#### Available data

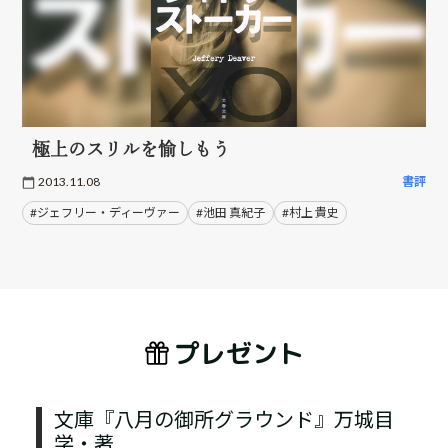
極上のスリルを愉しもう
2013.11.08
書評
#ジェフリー・ディーヴァー
#池田 真紀子
#村上 貴史
プレゼント
文庫『八月の御所グラウンド』万城目
学・著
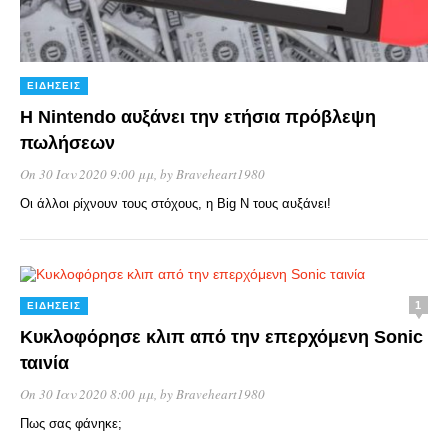
ΕΙΔΉΣΕΙΣ
Η Nintendo αυξάνει την ετήσια πρόβλεψη
πωλήσεων
On 30 Ιαν 2020 9:00 μμ
, by
Braveheart1980
Οι άλλοι ρίχνουν τους στόχους, η Big N τους αυξάνει!
1
ΕΙΔΉΣΕΙΣ
Κυκλοφόρησε κλιπ από την επερχόμενη Sonic
ταινία
On 30 Ιαν 2020 8:00 μμ
, by
Braveheart1980
Πως σας φάνηκε;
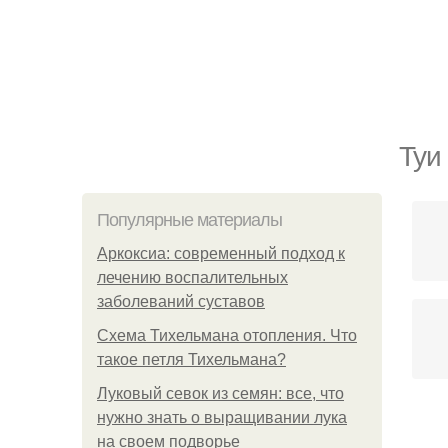
Туи
Популярные материалы
Аркоксиа: современный подход к
лечению воспалительных
заболеваний суставов
Схема Тихельмана отопления. Что
такое петля Тихельмана?
Луковый севок из семян: все, что
нужно знать о выращивании лука
на своем подворье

########

Activity — When a line in the data contains "αυξάνει", return it as written.

Exercise response —
Η Nintendo αυξάνει την ετήσια πρόβλεψη
Οι άλλοι ρίχνουν τους στόχους, η Big N τους αυξάνει!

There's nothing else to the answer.